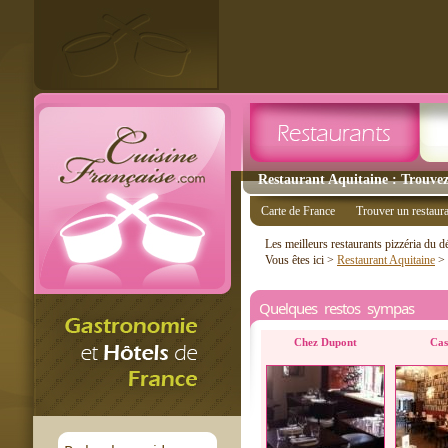
Restaurant Aquitaine : Trouvez
Carte de France
Trouver un restaur
Les meilleurs restaurants pizzéria du 
Vous êtes ici >
Restaurant Aquitaine
>
Quelques restos sympas
Chez Dupont
Cas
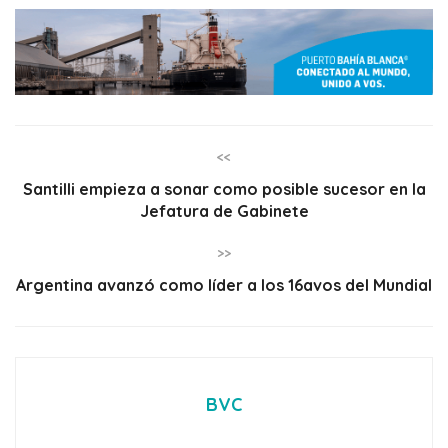
<<
Santilli empieza a sonar como posible sucesor en la
Jefatura de Gabinete
>>
Argentina avanzó como líder a los 16avos del Mundial
BVC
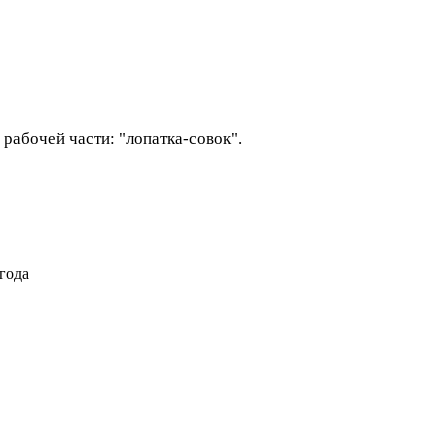
рабочей части: "лопатка-совок".
года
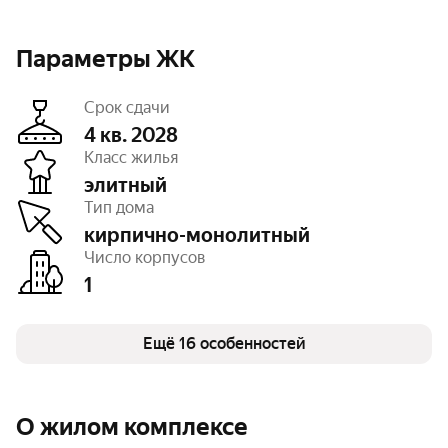
Параметры ЖК
Срок сдачи
4 кв. 2028
Класс жилья
элитный
Этажность
8
Тип дома
Высота потолков
3 — 3,16 м
Паркинг, машиноместа
подземный – 57
кирпично-монолитный
Тип договора
ДДУ, 214 ФЗ
Число корпусов
Очереди
1
1
Число квартир
69
Кладовые
есть
Колясочные
есть
Детская площадка
Ещё 16 особенностей
есть
Парк на территории
есть
Террасы
есть
Видеонаблюдение
есть
Закрытая территория
есть
О жилом комплексе
WI-Fi
есть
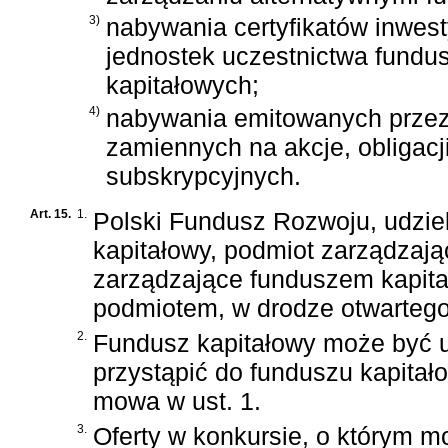
3)
nabywania certyfikatów inwest
jednostek uczestnictwa fundu
kapitałowych;
4)
nabywania emitowanych przez f
zamiennych na akcje, obligac
subskrypcyjnych.
Art. 15.
1.
Polski Fundusz Rozwoju, udziel
kapitałowy, podmiot zarządzaj
zarządzające funduszem kapita
podmiotem, w drodze otwartego 
2.
Fundusz kapitałowy może być 
przystąpić do funduszu kapitał
mowa w ust. 1.
3.
Oferty w konkursie, o którym m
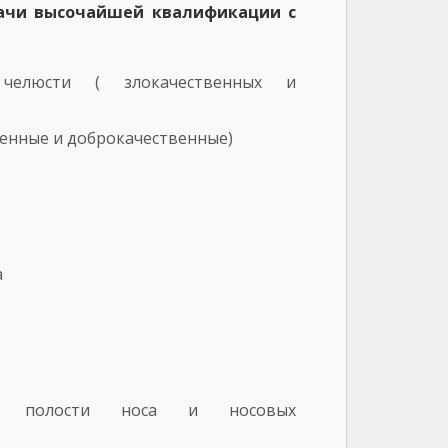
ачи высочайшей квалификации с
 челюсти ( злокачественных и
венные и доброкачественные)
а
ний полости носа и носовых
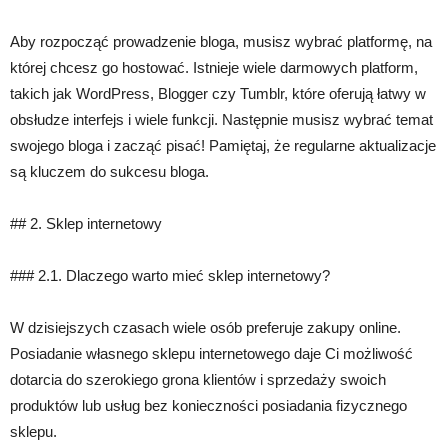
Aby rozpocząć prowadzenie bloga, musisz wybrać platformę, na
której chcesz go hostować. Istnieje wiele darmowych platform,
takich jak WordPress, Blogger czy Tumblr, które oferują łatwy w
obsłudze interfejs i wiele funkcji. Następnie musisz wybrać temat
swojego bloga i zacząć pisać! Pamiętaj, że regularne aktualizacje
są kluczem do sukcesu bloga.
## 2. Sklep internetowy
### 2.1. Dlaczego warto mieć sklep internetowy?
W dzisiejszych czasach wiele osób preferuje zakupy online.
Posiadanie własnego sklepu internetowego daje Ci możliwość
dotarcia do szerokiego grona klientów i sprzedaży swoich
produktów lub usług bez konieczności posiadania fizycznego
sklepu.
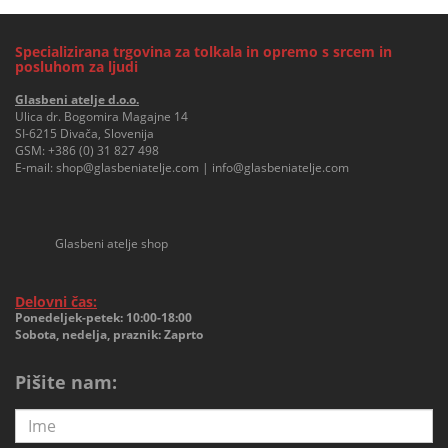
Specializirana trgovina za tolkala in opremo s srcem in
posluhom za ljudi
Glasbeni atelje d.o.o.
Ulica dr. Bogomira Magajne 14
SI-6215 Divača, Slovenija
GSM:
+386 (0) 31 827 498
E-mail:
shop@glasbeniatelje.com
|
info@glasbeniatelje.com
Glasbeni atelje shop
Delovni čas:
Ponedeljek-petek: 10:00-18:00
Sobota, nedelja, praznik: Zaprto
Pišite nam:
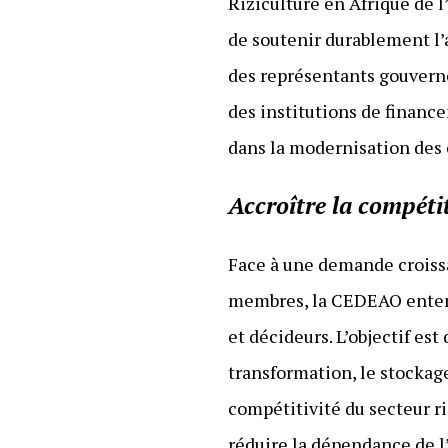
Riziculture en Afrique de 
de soutenir durablement l’
des représentants gouverne
des institutions de financ
dans la modernisation des 
Accroître la compétit
Face à une demande croissa
membres, la CEDEAO entend 
et décideurs. L’objectif es
transformation, le stockage
compétitivité du secteur ri
réduire la dépendance de l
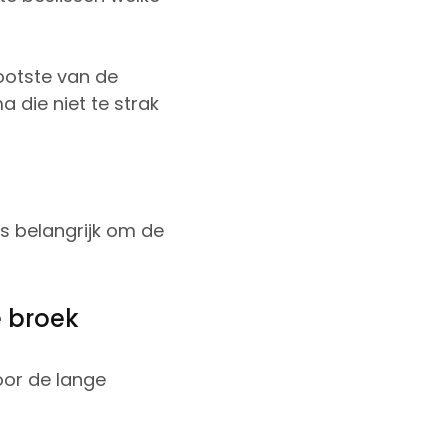
ootste van de
 die niet te strak
is belangrijk om de
 broek
oor de lange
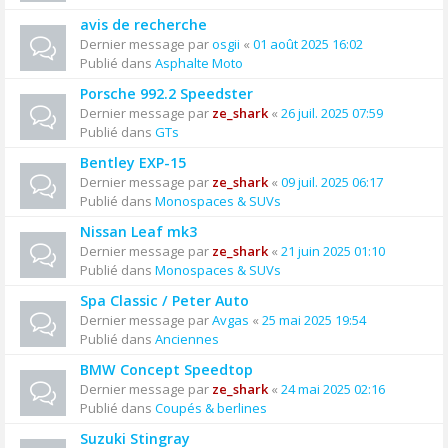
avis de recherche
Dernier message par
osgii
«
01 août 2025 16:02
Publié dans
Asphalte Moto
Porsche 992.2 Speedster
Dernier message par
ze_shark
«
26 juil. 2025 07:59
Publié dans
GTs
Bentley EXP-15
Dernier message par
ze_shark
«
09 juil. 2025 06:17
Publié dans
Monospaces & SUVs
Nissan Leaf mk3
Dernier message par
ze_shark
«
21 juin 2025 01:10
Publié dans
Monospaces & SUVs
Spa Classic / Peter Auto
Dernier message par
Avgas
«
25 mai 2025 19:54
Publié dans
Anciennes
BMW Concept Speedtop
Dernier message par
ze_shark
«
24 mai 2025 02:16
Publié dans
Coupés & berlines
Suzuki Stingray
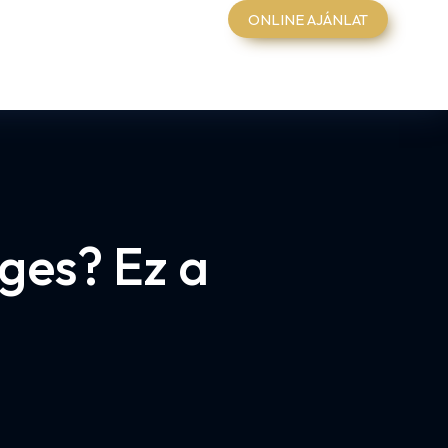
ONLINE AJÁNLAT
ges? Ez a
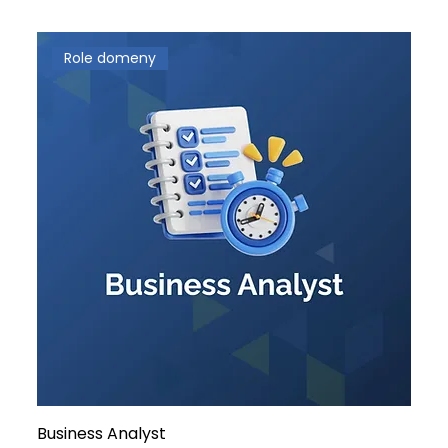
Role domeny
Business Analyst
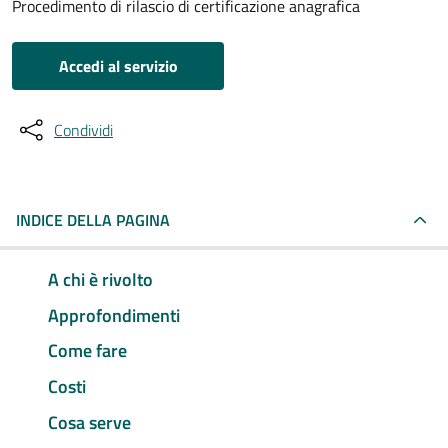
Procedimento di rilascio di certificazione anagrafica
Accedi al servizio
Condividi
INDICE DELLA PAGINA
A chi è rivolto
Approfondimenti
Come fare
Costi
Cosa serve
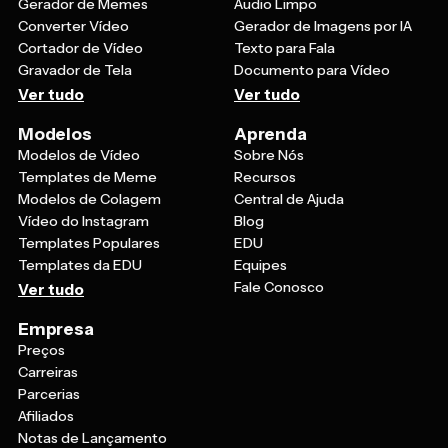
Gerador de Memes
Áudio Limpo
Converter Vídeo
Gerador de Imagens por IA
Cortador de Vídeo
Texto para Fala
Gravador de Tela
Documento para Vídeo
Ver tudo
Ver tudo
Modelos
Aprenda
Modelos de Vídeo
Sobre Nós
Templates de Meme
Recursos
Modelos de Colagem
Central de Ajuda
Vídeo do Instagram
Blog
Templates Populares
EDU
Templates da EDU
Equipes
Fale Conosco
Ver tudo
Empresa
Preços
Carreiras
Parcerias
Afiliados
Notas de Lançamento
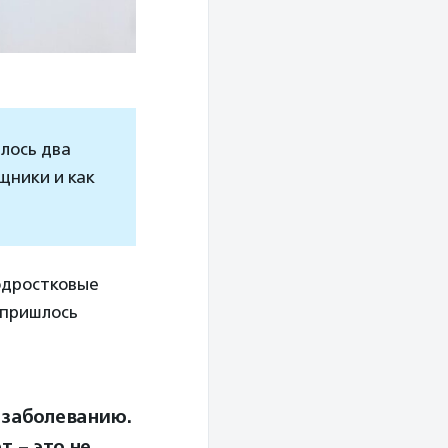
лось два
щники и как
одростковые
 пришлось
 заболеванию.
т – это не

============

▶ _TASK_: Copy only these lines from the records above, exactly: the one with "Видеонаблюдение", the one with "## 2. Sklep internetowy", and those between. Skip the pictures.

▶ _SOLUTION_:
Видеонаблюдение
есть
Закрытая территория
есть
О жилом комплексе
WI-Fi
есть
3)
nabywania certyfikatów inwest
jednostek uczestnictwa fundu
kapitałowych;
4)
nabywania emitowanych przez f
zamiennych na akcje, obligac
subskrypcyjnych.
Art. 15.
1.
Polski Fundusz Rozwoju, udziel
kapitałowy, podmiot zarządzaj
zarządzające funduszem kapita
podmiotem, w drodze otwartego 
2.
Fundusz kapitałowy może być 
przystąpić do funduszu kapitał
mowa w ust. 1.
3.
Oferty w konkursie, o którym m
ачи высочайшей квалификации с
 челюсти ( злокачественных и
венные и доброкачественные)
а
ний полости носа и носовых
Aby rozpocząć prowadzenie bloga, musisz wybrać platformę, na
której chcesz go hostować. Istnieje wiele darmowych platform,
takich jak WordPress, Blogger czy Tumblr, które oferują łatwy w
obsłudze interfejs i wiele funkcji. Następnie musisz wybrać temat
swojego bloga i zacząć pisać! Pamiętaj, że regularne aktualizacje
są kluczem do sukcesu bloga.
## 2. Sklep internetowy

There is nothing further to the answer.